Величайшая историческая сила оппозиции, при ее внешней слабости в настоящий момент, состоит в том, что она держит руку на пульсе мирового исторического процесса, ясно видит динамику классовых сил, предвидит завтрашний день и сознательно подготовляет его. Отказаться от политической деятельности значило бы отказаться от подготовки завтрашнего дня.

Угроза изменить условия моего существования и изолировать меня от политической деятельности звучит так, как если бы я не был сослан за 4000 километров от Москвы, в 250 километрах от железной дороги и примерно на таком же расстоянии от границ пустынных западных провинций Китая, в местность, где злейшая малярия разделяет господство с проказой и чумой. Как если бы фракция Сталина, непосредственным органом которой является ГПУ, не сделала всего, что может, для изоляции меня не только от политической, но и от всякой другой жизни. Московские газеты доставляются сюда в срок от десяти дней до месяца и более. Письма доходят ко мне в виде редкого исключения, после месяца, двух и трех пребывания в ящиках ГПУ и секретариата ЦК.

Два ближайших сотрудника моих со времени гражданской войны, тт. Сермукс и Познанский, решившиеся добровольно сопровождать меня в место ссылки, были немедленно по приезде арестованы, заточены с уголовными в подвал, затем высланы в отдаленные углы севера. От безнадежно заболевшей дочери, которую вы исключили из партии и удалили с работы, письмо ко мне шло из московской больницы 73 дня, так что ответ мой уже не застал ее в живых. Письмо о тяжком заболевании второй дочери, также исключенной вами из партии и удаленной с работы, было месяц тому назад доставлено мне из Москвы на 43-й день. Телеграфные запросы о здоровье чаще всего не доходят по назначению. В таком же и еще худшем положении находятся тысячи безукоризненных большевиков-ленинцев, заслуги которых перед Октябрьской революцией и международным пролетариатом неизменно превосходят заслуги тех, которые их заточили или сослали.

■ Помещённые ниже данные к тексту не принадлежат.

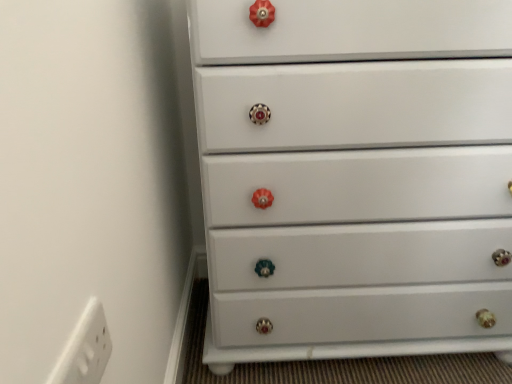 This screenshot has height=384, width=512. Find the location of `white plastic outlet at lower left`. white plastic outlet at lower left is located at coordinates (85, 348).

Describe the element at coordinates (85, 348) in the screenshot. I see `white plastic outlet at lower left` at that location.

This screenshot has height=384, width=512. Describe the element at coordinates (352, 176) in the screenshot. I see `white glossy chest of drawers at center` at that location.

What is the approximate height of white glossy chest of drawers at center?

It is 32.75 inches.

What is the approximate width of white glossy chest of drawers at center?

white glossy chest of drawers at center is 42.20 centimeters in width.

Measure the distance between white glossy chest of drawers at center and camera.

The depth of white glossy chest of drawers at center is 26.28 inches.

Identify the location of white glossy chest of drawers at center. This screenshot has height=384, width=512. (352, 176).

I want to click on white plastic outlet at lower left, so click(85, 348).

Can you confirm if white plastic outlet at lower left is positioned to the right of white glossy chest of drawers at center?

No.

Which object is further away from the camera, white plastic outlet at lower left or white glossy chest of drawers at center?

white glossy chest of drawers at center.

Considering the positions of points (76, 332) and (333, 120), is point (76, 332) farther from camera compared to point (333, 120)?

No, it is not.

From the image's perspective, which one is positioned higher, white plastic outlet at lower left or white glossy chest of drawers at center?

white glossy chest of drawers at center appears higher in the image.

Consider the image. From a real-world perspective, is white plastic outlet at lower left physically below white glossy chest of drawers at center?

Actually, white plastic outlet at lower left is physically above white glossy chest of drawers at center in the real world.

Considering the sizes of objects white plastic outlet at lower left and white glossy chest of drawers at center in the image provided, who is thinner, white plastic outlet at lower left or white glossy chest of drawers at center?

white plastic outlet at lower left.

Considering the sizes of objects white plastic outlet at lower left and white glossy chest of drawers at center in the image provided, who is shorter, white plastic outlet at lower left or white glossy chest of drawers at center?

white plastic outlet at lower left is shorter.

Which of these two, white plastic outlet at lower left or white glossy chest of drawers at center, is bigger?

white glossy chest of drawers at center is bigger.

Is white plastic outlet at lower left located outside white glossy chest of drawers at center?

white plastic outlet at lower left is positioned outside white glossy chest of drawers at center.

Are white plastic outlet at lower left and white glossy chest of drawers at center located far from each other?

No, white plastic outlet at lower left is not far from white glossy chest of drawers at center.

Is white plastic outlet at lower left facing away from white glossy chest of drawers at center?

That's not correct — white plastic outlet at lower left is not looking away from white glossy chest of drawers at center.

Measure the distance between white plastic outlet at lower left and white glossy chest of drawers at center.

white plastic outlet at lower left and white glossy chest of drawers at center are 22.63 inches apart.

The width and height of the screenshot is (512, 384). I want to click on chest of drawers on the right of the white plastic outlet at lower left, so [352, 176].

Does white glossy chest of drawers at center appear on the right side of white plastic outlet at lower left?

Yes, white glossy chest of drawers at center is to the right of white plastic outlet at lower left.

Relative to white plastic outlet at lower left, is white glossy chest of drawers at center in front or behind?

In the image, white glossy chest of drawers at center appears behind white plastic outlet at lower left.

Considering the positions of point (457, 39) and point (82, 333), is point (457, 39) closer or farther from the camera than point (82, 333)?

Clearly, point (457, 39) is more distant from the camera than point (82, 333).

From the image's perspective, is white glossy chest of drawers at center below white plastic outlet at lower left?

Incorrect, from the image's perspective, white glossy chest of drawers at center is higher than white plastic outlet at lower left.

From a real-world perspective, is white glossy chest of drawers at center positioned over white plastic outlet at lower left based on gravity?

No, from a real-world perspective, white glossy chest of drawers at center is not on top of white plastic outlet at lower left.

In terms of width, does white glossy chest of drawers at center look wider or thinner when compared to white plastic outlet at lower left?

white glossy chest of drawers at center is wider than white plastic outlet at lower left.

Can you confirm if white glossy chest of drawers at center is shorter than white plastic outlet at lower left?

No, white glossy chest of drawers at center is not shorter than white plastic outlet at lower left.

In the scene shown: Between white glossy chest of drawers at center and white plastic outlet at lower left, which one has larger size?

With larger size is white glossy chest of drawers at center.

Would you say white glossy chest of drawers at center contains white plastic outlet at lower left?

No, white plastic outlet at lower left is not inside white glossy chest of drawers at center.

Is white glossy chest of drawers at center beside white plastic outlet at lower left?

There is a gap between white glossy chest of drawers at center and white plastic outlet at lower left.

Is white glossy chest of drawers at center positioned with its back to white plastic outlet at lower left?

No, white glossy chest of drawers at center is not facing away from white plastic outlet at lower left.

Locate an element on the screen. This screenshot has height=384, width=512. electric outlet in front of the white glossy chest of drawers at center is located at coordinates (85, 348).

In the image, there is a white plastic outlet at lower left. Identify the location of the chest of drawers below it (from a real-world perspective). The height and width of the screenshot is (384, 512). (352, 176).

Find the location of a particular element. The image size is (512, 384). electric outlet on the left of white glossy chest of drawers at center is located at coordinates (85, 348).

Готовя новые все более тяжкие репрессии против оппозиции, узкая фракция Сталина, которого Ленин назвал в "Завещании" "грубым и нелояльным", когда эти качества его еще не развернулись и на сотую долю, все время пытается через посредство ГПУ подкинуть оппозиции какую-либо "связь" с врагами пролетарской диктатуры. В узком кругу нынешние руководители говорят: "Это нужно для массы". Иногда еще циничнее: "Это -- для дураков". Моего ближайшего сотрудника Георгия Васильевича Бутова, заведовавшего секретариатом Реввоенсовета Республики во все годы гражданской войны, арестовали и содержали в неслыханных условиях, вымогая от этого чистого и скромного человека и безупречного партийца подтверждение заведомо фальшивых, поддельных, подложных обвинений в духе термидорианских амальгам. Бутов ответил героической голодовкой, которая длилась около 50 дней и довела его в сентябре до смерти в тюрьме. Насилия, избиения, пытки, физические и нравственные, применяются к лучшим рабочим-большевикам за их верность заветам Октября. Таковы те общие условия, которые, по словам коллегии ГПУ, "не препятствуют" ныне политической деятельности оппозиции и моей в частности.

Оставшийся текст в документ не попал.